How to deal with 0-day vulnerabilities in advance when competing with hackers

Attackers with zero-day vulnerabilities and code exploitation have become the biggest threat to enterprise-level network security today. To minimize zero-Day vulnerabilities, many vendors began to study the protection mechanism for zero-Day vulnerabilities in operating systems.
The hierarchical protection mechanism is taken into account in the current operating system design. For example, in Windows, the kernel is zero-level Ring 0), and the outermost user level is three-level Ring 3 ). This classification mechanism reduces the possibility of errors in the operating system, improves the stability of the operating system, and ensures the security of the operating system to a certain extent.
Applications run at the least trusted level of Ring 3 and become user-state), while operating system programs run at the highest trusted level of Ring 0, and becomes the kernel state ). The operating system can allocate resources at different levels, and access between different levels is controlled. For example, Windows users can only access system resources through APIS provided by Windows. With this mechanism, any user who wants to access system resources must be allowed by the operating system.
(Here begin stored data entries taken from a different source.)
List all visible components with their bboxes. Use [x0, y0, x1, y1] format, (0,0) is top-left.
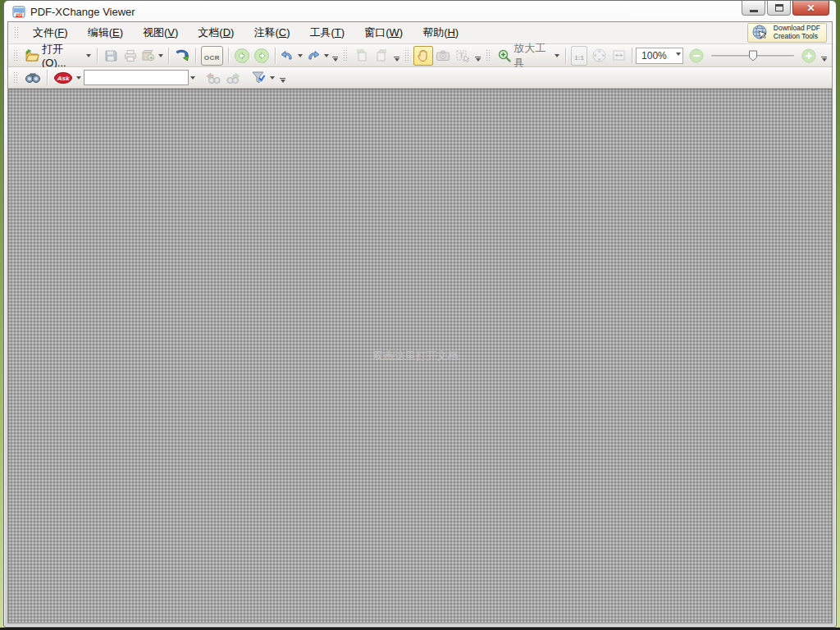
toolbar-separator — [195, 48, 196, 64]
menu-file[interactable]: 文件(F) — [23, 22, 78, 43]
go-forward-button[interactable] — [252, 46, 272, 66]
save-button[interactable] — [101, 46, 121, 66]
menubar-grip[interactable] — [14, 26, 18, 39]
search-button[interactable] — [22, 68, 43, 88]
open-dropdown-arrow — [86, 54, 91, 60]
toolbar-overflow-button[interactable] — [332, 57, 338, 66]
search-toolbar: Ask — [8, 67, 832, 89]
download-pdf-tools-label: Download PDFCreation Tools — [774, 25, 820, 41]
toolbar-overflow-button[interactable] — [475, 57, 481, 66]
menu-comments[interactable]: 注释(C) — [244, 22, 299, 43]
window-controls: ✕ — [740, 1, 829, 16]
redo-button[interactable] — [304, 46, 330, 66]
export-dropdown-arrow — [158, 54, 163, 60]
zoom-out-icon — [689, 48, 704, 63]
ask-dropdown-arrow — [76, 76, 81, 82]
toolbar-separator — [168, 48, 169, 64]
back-icon — [234, 48, 250, 64]
zoom-slider[interactable] — [711, 48, 794, 64]
redo-dropdown-arrow — [324, 54, 329, 60]
zoom-level-dropdown-arrow — [676, 52, 681, 58]
document-area[interactable]: 双击这里打开文档... — [8, 89, 832, 623]
forward-icon — [253, 48, 270, 64]
zoom-level-combobox[interactable]: 100% — [636, 48, 683, 64]
scan-button[interactable] — [172, 46, 192, 66]
toolbar-separator — [97, 48, 98, 64]
toolbar-separator — [632, 48, 632, 64]
menu-help[interactable]: 帮助(H) — [413, 22, 468, 43]
zoom-in-button[interactable] — [799, 46, 819, 66]
maximize-button[interactable] — [767, 1, 791, 16]
export-icon — [141, 49, 155, 62]
search-previous-icon — [204, 71, 221, 84]
toolbar-grip-file[interactable] — [13, 49, 17, 62]
rotate-cw-button[interactable] — [372, 46, 391, 66]
search-history-dropdown-arrow[interactable] — [190, 76, 195, 82]
main-toolbar: 打开(O)... — [8, 44, 832, 67]
search-previous-button[interactable] — [202, 68, 223, 88]
zoom-magnifier-icon — [497, 48, 512, 63]
hand-tool-icon — [416, 48, 431, 63]
rotate-ccw-icon — [354, 48, 369, 62]
rotate-cw-icon — [374, 48, 389, 62]
menu-window[interactable]: 窗口(W) — [354, 22, 413, 43]
open-button[interactable]: 打开(O)... — [22, 46, 94, 66]
download-pdf-tools-button[interactable]: Download PDFCreation Tools — [747, 23, 827, 43]
search-input[interactable] — [84, 70, 189, 85]
close-button[interactable]: ✕ — [792, 1, 829, 16]
toolbar-grip-tools[interactable] — [404, 49, 409, 62]
search-binoculars-icon — [25, 71, 41, 84]
ask-search-provider-button[interactable]: Ask — [51, 68, 84, 88]
ocr-icon: OCR — [201, 46, 223, 66]
search-next-button[interactable] — [223, 68, 244, 88]
go-back-button[interactable] — [232, 46, 252, 66]
toolbar-overflow-button[interactable] — [821, 57, 827, 66]
toolbar-overflow-button[interactable] — [280, 78, 285, 88]
toolbar-grip-zoom[interactable] — [486, 49, 490, 62]
zoom-tool-label: 放大工具 — [514, 41, 550, 71]
snapshot-tool-button[interactable] — [433, 46, 453, 66]
search-next-icon — [226, 71, 242, 84]
undo-dropdown-arrow — [298, 54, 303, 60]
export-button[interactable] — [140, 46, 165, 66]
title-bar[interactable]: PDF PDF-XChange Viewer ✕ — [7, 1, 833, 21]
select-text-tool-button[interactable]: T — [453, 46, 472, 66]
ocr-button[interactable]: OCR — [199, 46, 225, 66]
undo-button[interactable] — [279, 46, 304, 66]
ask-logo-icon: Ask — [53, 71, 73, 84]
rotate-ccw-button[interactable] — [352, 46, 372, 66]
toolbar-grip-rotate[interactable] — [343, 49, 347, 62]
menu-edit[interactable]: 编辑(E) — [78, 22, 133, 43]
filter-dropdown-arrow — [270, 76, 275, 82]
open-document-hint: 双击这里打开文档... — [373, 349, 468, 363]
svg-text:PDF: PDF — [16, 13, 23, 17]
redo-icon — [306, 49, 321, 62]
zoom-out-button[interactable] — [687, 46, 706, 66]
search-filter-button[interactable] — [248, 68, 277, 88]
menu-tools[interactable]: 工具(T) — [300, 22, 355, 43]
scan-icon — [175, 49, 189, 62]
fit-width-button[interactable] — [609, 46, 628, 66]
svg-text:Ask: Ask — [57, 75, 70, 82]
minimize-button[interactable] — [742, 1, 765, 16]
print-button[interactable] — [121, 46, 140, 66]
close-icon: ✕ — [806, 3, 815, 13]
zoom-tool-button[interactable]: 放大工具 — [495, 46, 562, 66]
open-button-label: 打开(O)... — [42, 42, 80, 69]
toolbar-separator — [47, 70, 48, 86]
fit-page-icon — [592, 48, 606, 62]
select-text-icon: T — [455, 49, 470, 62]
camera-icon — [436, 49, 450, 62]
undo-icon — [280, 49, 294, 62]
fit-page-button[interactable] — [589, 46, 609, 66]
zoom-slider-thumb[interactable] — [748, 50, 757, 62]
menu-view[interactable]: 视图(V) — [133, 22, 188, 43]
menu-bar: 文件(F) 编辑(E) 视图(V) 文档(D) 注释(C) 工具(T) 窗口(W… — [8, 22, 832, 44]
toolbar-grip-search[interactable] — [13, 71, 17, 84]
toolbar-separator — [275, 48, 276, 64]
hand-tool-button[interactable] — [413, 46, 433, 66]
window-title: PDF-XChange Viewer — [30, 6, 135, 18]
toolbar-overflow-button[interactable] — [394, 57, 399, 66]
menu-document[interactable]: 文档(D) — [188, 22, 244, 43]
actual-size-button[interactable]: 1:1 — [569, 46, 589, 66]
Microsoft and many other security vendors have invested a lot of time and effort to develop enhanced security measures to improve the security of the operating system. Most of them focus on the core State Ring 0), that is, monitoring user State application requests to system resources. For example, to prevent write operations on key structures in the memory, and to analyze the behavior of applications to ensure that a word processing program does not suddenly send sensitive data out.
At the same time, many host-based security products can protect users' applications from attacks caused by security vulnerabilities. For example, marking heap memory and stack memory as unexecutable, or randomizing the returned address of memory allocation can increase the difficulty of exploiting the vulnerability, and even make the use of the buffer overflow vulnerability impossible.
Another host-based security protection measure, usually called behavior analysis, intercepts and analyzes various system call requests initiated by applications. As an improvement of this solution, another method is to load the application into the virtual machine, so that each command can be detected and analyzed before the application is executed, rather than the system call, this method is more thorough.
Although the host-based protection mechanism is difficult to configure and use in enterprise-level networks, this solution is currently the best way to deal with zero-Day vulnerability attacks. Enterprise-level networks that use this protection mechanism still face security risks, because these security products only defend against zero-Day vulnerabilities in the user State rather than the kernel state. Hackers with excellent technology can still intrude into enterprise-level networks by exploiting vulnerabilities in the operating system kernel.
Any security product that claims to be able to protect applications against zero-Day vulnerabilities must take their protection measures to the kernel level of the operating system.
Currently, security products on the market cannot guarantee that the operating system is not attacked by security vulnerabilities. With the maturity of virtual machine technology and the development of hardware technology, you can consider putting the next generation of Security Technology in virtual machines, and then create a trusted Virtual Machine Monitoring Program, this improves the visibility of security monitoring. The security protection module is developed in virtual machines to protect one or more servers from security vulnerability attacks when they work together. After a virtual machine is used, the security software works on the lower layer of the operating system to thoroughly detect operating system security vulnerabilities.
A solution like this can provide higher protection effects than the current security products. You do not need to install security software in the operating system where the server is running, as long as the operating system runs under a virtual machine with a security protection module. This method not only protects enterprise-level servers, but can also be used by common users.